1 When Pentecost Day arrived, they were all together in one place. 2 Suddenly a sound from heaven like the howling of a fierce wind filled the entire house where they were sitting. 3 They saw what seemed to be individual flames of fire alighting on each one of them. 4 They were all filled with the Holy Spirit and began to speak in other languages as the Spirit enabled them to speak.
5 There were pious Jews from every nation under heaven living in Jerusalem. 6 When they heard this sound, a crowd gathered. They were mystified because everyone heard them speaking in their native languages. 7 They were surprised and amazed, saying, “Look, aren’t all the people who are speaking Galileans, every one of them? 8 How then can each of us hear them speaking in our native language? 9 Parthians, Medes, and Elamites; as well as residents of Mesopotamia, Judea, and Cappadocia, Pontus and Asia, 10 Phrygia and Pamphylia, Egypt and the regions of Libya bordering Cyrene; and visitors from Rome (both Jews and converts to Judaism), 11 Cretans and Arabs–we hear them declaring the mighty works of God in our own languages!” 12 They were all surprised and bewildered. Some asked each other, “What does this mean?” 13 Others jeered at them, saying, “They’re full of new wine!”

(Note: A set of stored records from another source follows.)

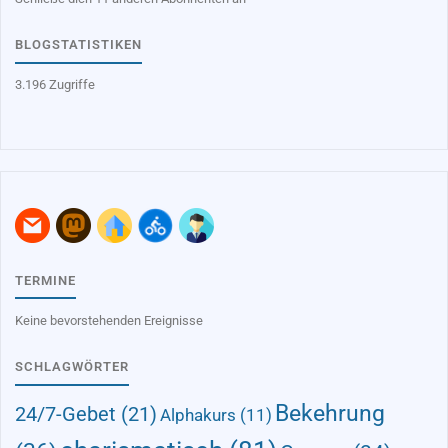
BLOGSTATISTIKEN
3.196 Zugriffe
TERMINE
Keine bevorstehenden Ereignisse
SCHLAGWÖRTER
Bekehrung
24/7-Gebet
(21)
Alphakurs
(11)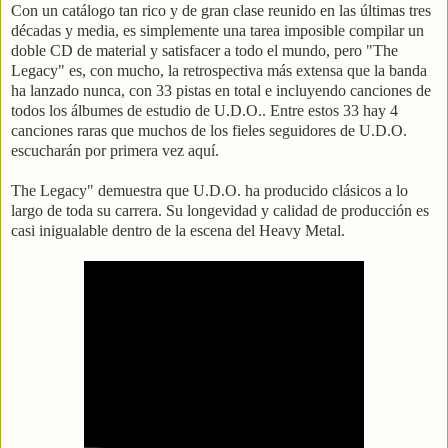
Con un catálogo tan rico y de gran clase reunido en las últimas tres
décadas y media, es simplemente una tarea imposible compilar un
doble CD de material y satisfacer a todo el mundo, pero "The
Legacy" es, con mucho, la retrospectiva más extensa que la banda
ha lanzado nunca, con 33 pistas en total e incluyendo canciones de
todos los álbumes de estudio de U.D.O.. Entre estos 33 hay 4
canciones raras que muchos de los fieles seguidores de U.D.O.
escucharán por primera vez aquí.
The Legacy" demuestra que U.D.O. ha producido clásicos a lo
largo de toda su carrera. Su longevidad y calidad de producción es
casi inigualable dentro de la escena del Heavy Metal.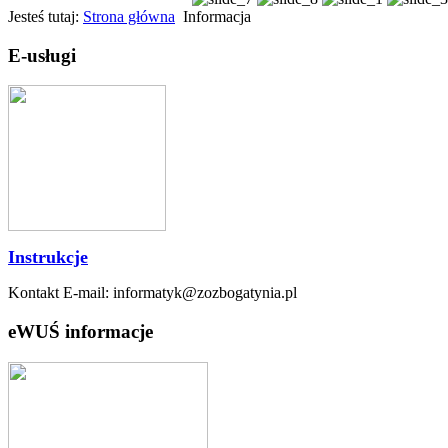
Jesteś tutaj:
Strona główna
Informacja
E-usługi
Instrukcje
Kontakt E-mail: informatyk@zozbogatynia.pl
eWUŚ informacje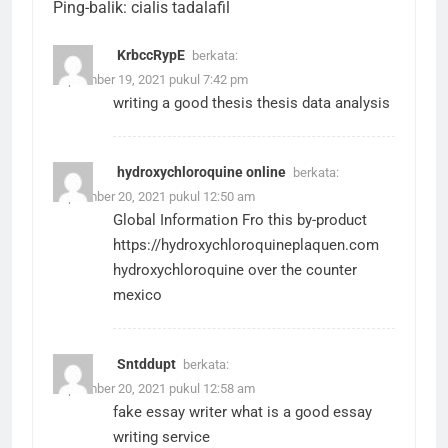
Ping-balik:
cialis tadalafil
KrbccRypE
berkata:
September 19, 2021 pukul 7:42 pm
writing a good thesis
thesis data analysis
hydroxychloroquine online
berkata:
September 20, 2021 pukul 12:50 am
Global Information Fro this by-product
https://hydroxychloroquineplaquen.com
hydroxychloroquine over the counter
mexico
Sntddupt
berkata:
September 20, 2021 pukul 12:58 am
fake essay writer
what is a good essay
writing service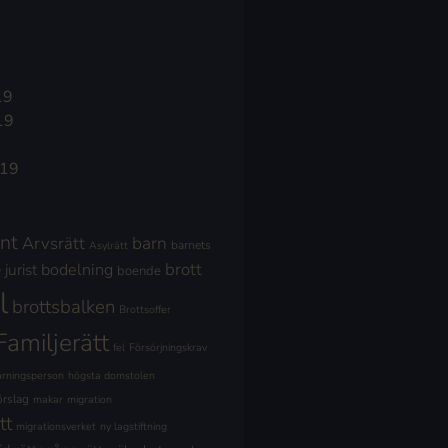
19
19
019
nt
Arvsrätt
barn
barnets
Asylrätt
brott
jurist
bodelning
boende
l
brottsbalken
Brottsoffer
Familjerätt
fel
Försörjningskrav
ärningsperson
högsta domstolen
örslag
makar
migration
tt
migrationsverket
ny lagstiftning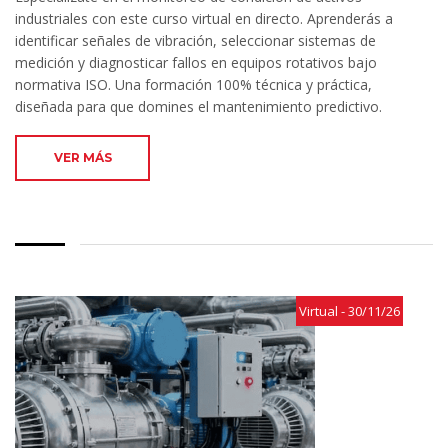
industriales con este curso virtual en directo. Aprenderás a
identificar señales de vibración, seleccionar sistemas de
medición y diagnosticar fallos en equipos rotativos bajo
normativa ISO. Una formación 100% técnica y práctica,
diseñada para que domines el mantenimiento predictivo.
VER MÁS
Virtual - 30/11/26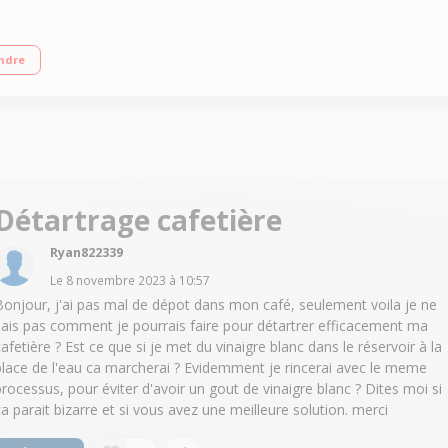
lle - Compatible avec capsules NESCAFÉ® Dolce Gusto® Multi-Boissons : Prép
ndre
café court au café XL (300 ml) - 4 réglages de température Technologie Espre
Détartrage cafetière
Ryan822339
Le
8 novembre 2023
à
10:57
Bonjour, j'ai pas mal de dépot dans mon café, seulement voila je ne
sais pas comment je pourrais faire pour détartrer efficacement ma
cafetière ? Est ce que si je met du vinaigre blanc dans le réservoir à la
place de l'eau ca marcherai ? Evidemment je rincerai avec le meme
processus, pour éviter d'avoir un gout de vinaigre blanc ? Dites moi si
ca parait bizarre et si vous avez une meilleure solution. merci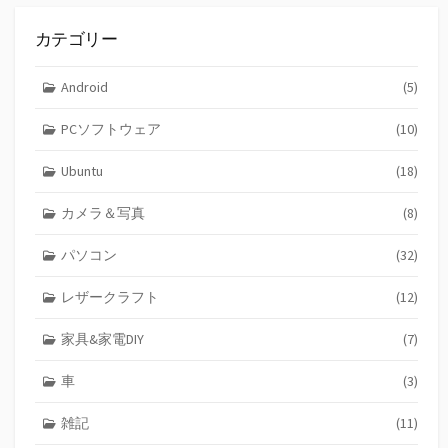
カテゴリー
Android
(5)
PCソフトウェア
(10)
Ubuntu
(18)
カメラ＆写真
(8)
パソコン
(32)
レザークラフト
(12)
家具&家電DIY
(7)
車
(3)
雑記
(11)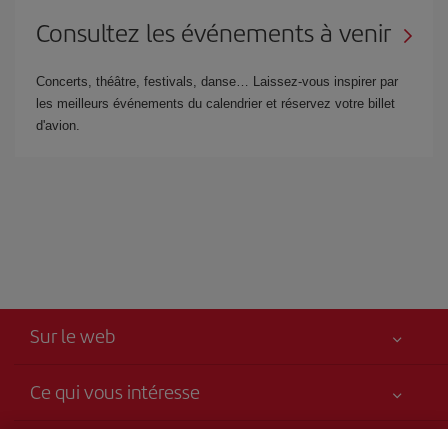
Consultez les événements à venir
Concerts, théâtre, festivals, danse… Laissez-vous inspirer par
les meilleurs événements du calendrier et réservez votre billet
d'avion.
Sur le web
Ce qui vous intéresse
Votre sécurité est notre priorité
Iberia, c’est plus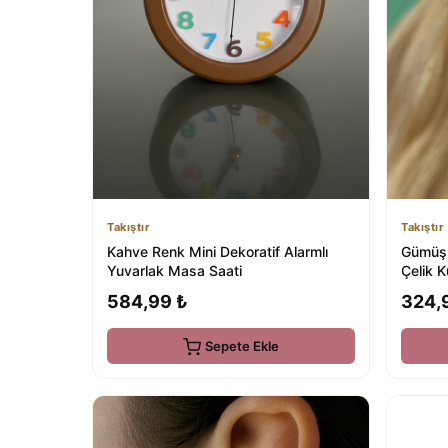
Takıştır
Takıştır
Kahve Renk Mini Dekoratif Alarmlı
Gümüş 
Yuvarlak Masa Saati
Çelik K
584,99 ₺
324,
Sepete Ekle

14 Peter stood with the other eleven apostles. He raised his voice and declared, “Judeans and everyone living in Jerusalem! Know this! Listen carefully to my words! 15 These people aren’t drunk, as you suspect; after all, it’s only nine o’clock in the morning! 16 Rather, this is what was spoken through the prophet Joel:
17 In the last days, God says, I will pour out my Spirit on all people. Your sons and daughters will prophesy. Your young will see visions. Your elders will dream dreams. 18 Even upon my servants, men and women, I will pour out my Spirit in those days, and they will prophesy. 19 I will cause wonders to occur in the heavens above and signs on the earth below, blood and fire and a cloud of smoke. 20 The sun will be changed into darkness, and the moon will be changed into blood, before the great and spectacular day of the Lord comes. 21 And everyone who calls on the name of the Lord will be saved. (CEB)
Cretans and Arabs…
Somehow Pentecost reminds me of the beginning of one of my favorite movies of all time: The Princess Bride. I’ve watched it so many times I can almost quote the whole movie, and it has so many great quotable lines it’s worth memorizing. But the reminder doesn’t come from the heavenly sound like a rushing wind, or descending fire, or the people speaking in languages they’ve never learned.
In the beginning of the movie, the Grandson is sick, so the Grandfather comes over to read him a special story that has been passed down from generation to generation in the family. The Grandson isn’t very impressed with the book. First of all, it’s a book, not a video game. Second, it’s old and shows a little wear. The Grandson asks, “Has it got any sports in it?”
The Grandfather passionately replies, “Are you kidding? Fencing. Fighting. Torture. Revenge. Giants. Monsters. Chases. Escapes. True love. Miracles.” The Grandson then leans back in his bed and says, “It doesn’t sound too bad. I’ll try and stay awake.”
That’s why Pentecost reminds me of the movie. I think a lot of Christians are kind of like the Grandson. The story of Pentecost is dramatic, it’s full of action and the amazing activity of God and it’s the birthday of the Church, but I think a lot of American Christians put more stock in Federal holidays and Hallmark holidays than we do in Pentecost. Regarding any Christian holy day other than Christmas or Easter we’re often kind of halfhearted about it, “Well, it doesn’t sound too bad. I’ll try and stay awake.”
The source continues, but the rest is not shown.